(Saved entries)
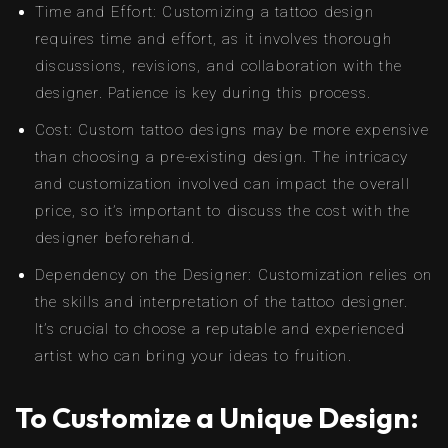
Time and Effort: Customizing a tattoo design
requires time and effort, as it involves thorough
discussions, revisions, and collaboration with the
designer. Patience is key during this process.
Cost: Custom tattoo designs may be more expensive
than choosing a pre-existing design. The intricacy
and customization involved can impact the overall
price, so it’s important to discuss the cost with the
designer beforehand.
Dependency on the Designer: Customization relies on
the skills and interpretation of the tattoo designer.
It’s crucial to choose a reputable and experienced
artist who can bring your ideas to fruition.
To Customize a Unique Design:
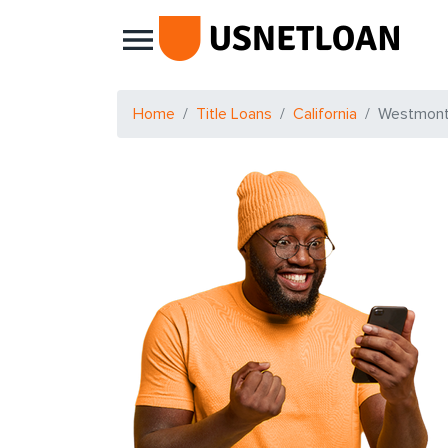
Main Navigation
Home
Title Loans
California
Westmon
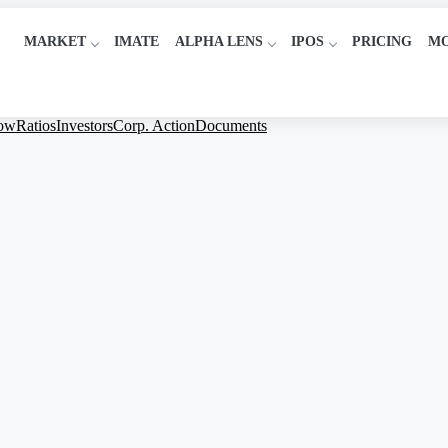
MARKET
IMATE
ALPHA LENS
IPOS
PRICING
M
low
Ratios
Investors
Corp. Action
Documents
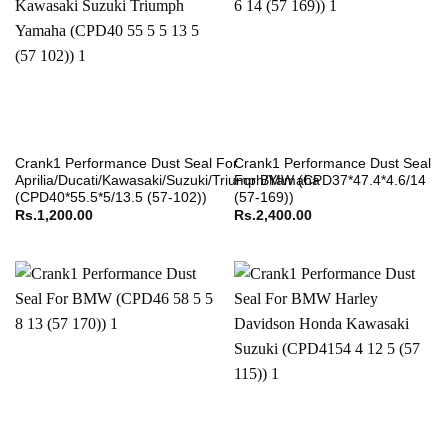
Crank1 Performance Dust Seal For
Crank1 Performance Dust Seal
Aprilia/Ducati/Kawasaki/Suzuki/Triumph/Yamaha
For BMW (CPD37*47.4*4.6/14
(CPD40*55.5*5/13.5 (57-102))
(57-169))
Rs.
1,200.00
Rs.
2,400.00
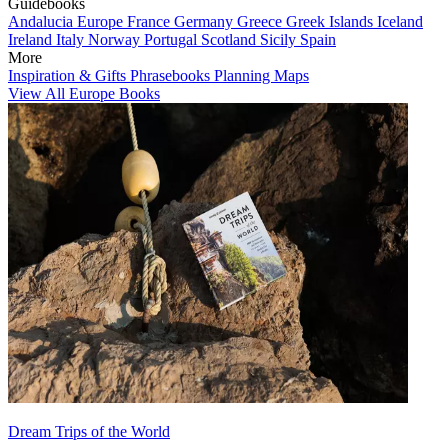
Guidebooks
Andalucia
Europe
France
Germany
Greece
Greek Islands
Iceland
Ireland
Italy
Norway
Portugal
Scotland
Sicily
Spain
More
Inspiration & Gifts
Phrasebooks
Planning Maps
View All Europe Books
Dream Trips of the World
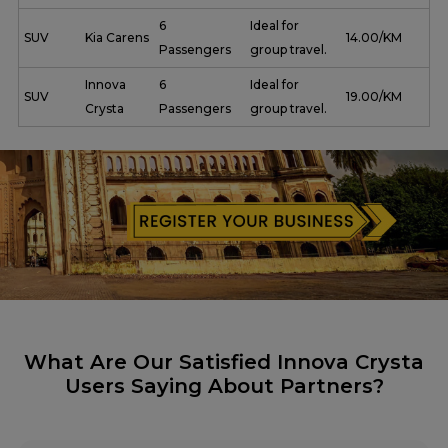
6
Ideal for
SUV
Kia Carens
₹ 14.00/KM
Passengers
group travel.
Innova
6
Ideal for
SUV
₹ 19.00/KM
Crysta
Passengers
group travel.
What Are Our Satisfied Innova Crysta
Users Saying About Partners?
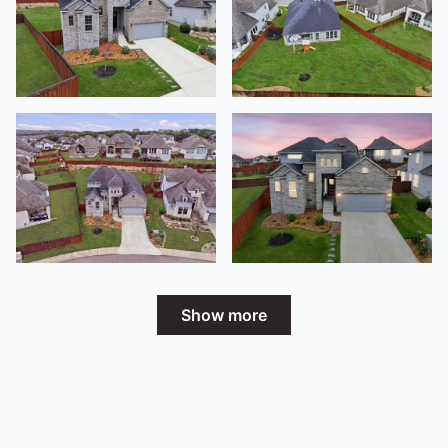
Show more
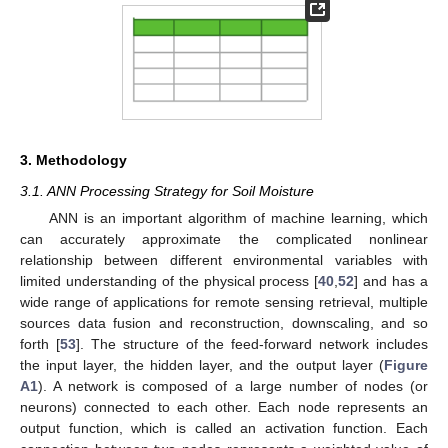
3. Methodology
3.1. ANN Processing Strategy for Soil Moisture
ANN is an important algorithm of machine learning, which
can accurately approximate the complicated nonlinear
relationship between different environmental variables with
limited understanding of the physical process [
40
,
52
] and has a
wide range of applications for remote sensing retrieval, multiple
sources data fusion and reconstruction, downscaling, and so
forth [
53
]. The structure of the feed-forward network includes
the input layer, the hidden layer, and the output layer (
Figure
A1
). A network is composed of a large number of nodes (or
neurons) connected to each other. Each node represents an
output function, which is called an activation function. Each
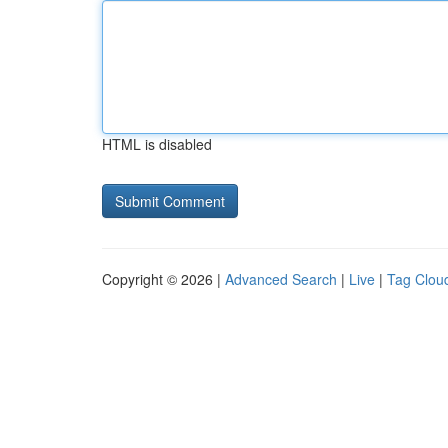
HTML is disabled
Copyright © 2026 |
Advanced Search
|
Live
|
Tag Clou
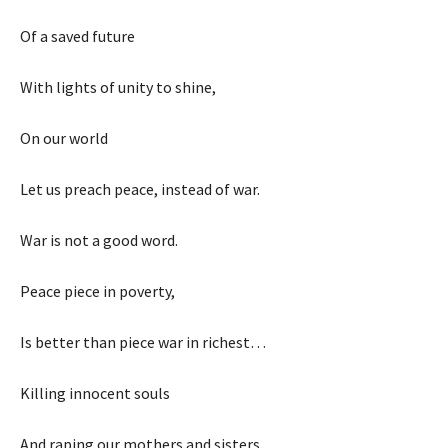
Of a saved future
With lights of unity to shine,
On our world
Let us preach peace, instead of war.
War is not a good word.
Peace piece in poverty,
Is better than piece war in richest…
Killing innocent souls
And raping our mothers and sisters…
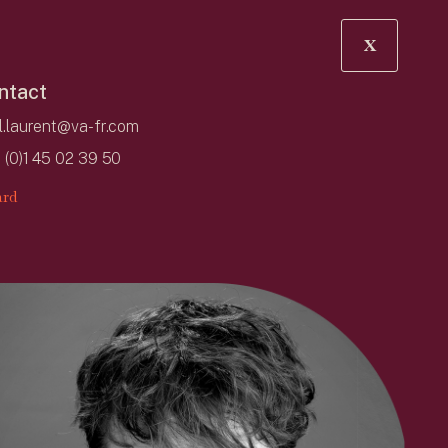
X
ntact
l.laurent@va-fr.com
 (0)1 45 02 39 50
rd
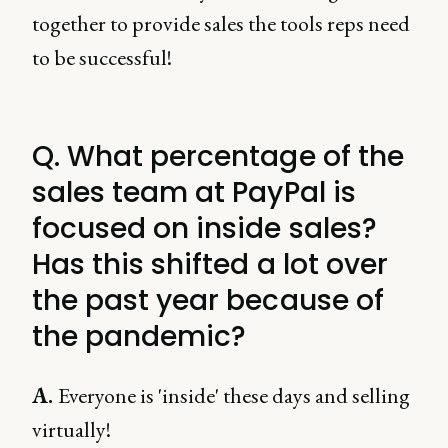
together to provide sales the tools reps need
to be successful!
Q. What percentage of the
sales team at PayPal is
focused on inside sales?
Has this shifted a lot over
the past year because of
the pandemic?
A.
Everyone is 'inside' these days and selling
virtually!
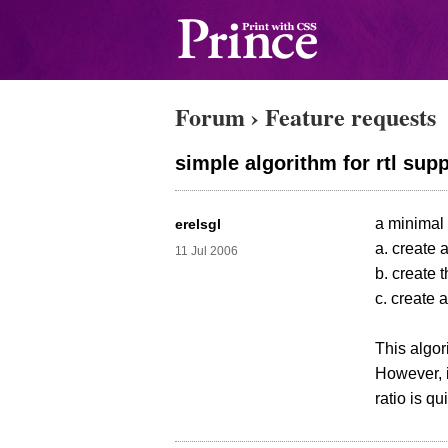
Forum
›
Feature requests
simple algorithm for rtl sup
a minimal 
erelsgl
a. create 
11 Jul 2006
b. create 
c. create 
This algori
However, i
ratio is qu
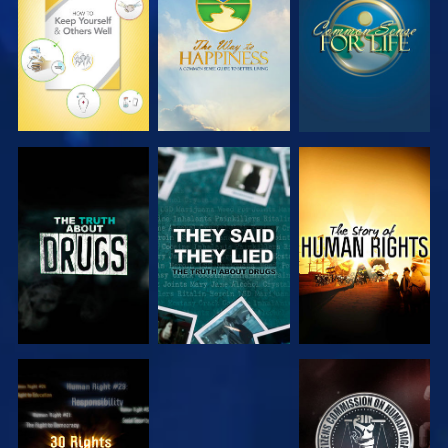
WATCH
WATCH
WATCH
WATCH
WATCH
WATCH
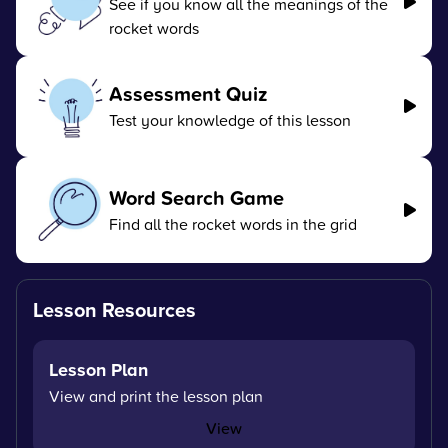
See if you know all the meanings of the
rocket words
Assessment Quiz
Test your knowledge of this lesson
Word Search Game
Find all the rocket words in the grid
Lesson Resources
Lesson Plan
View and print the lesson plan
View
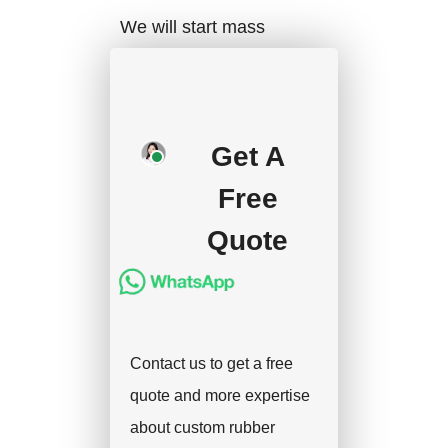
We will start mass
production after getting
your approval and
deposit, and we will
Get A
handle the shipment.
Free
Quote
Contact us to get a free
quote and more expertise
about custom rubber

REQUIRED WORK.
Could you return all lines from the data above that contain the string "network"?

RESPONSE BELOW.
]. The structure of the feed-forward network includes
). A network is composed of a large number of nodes (or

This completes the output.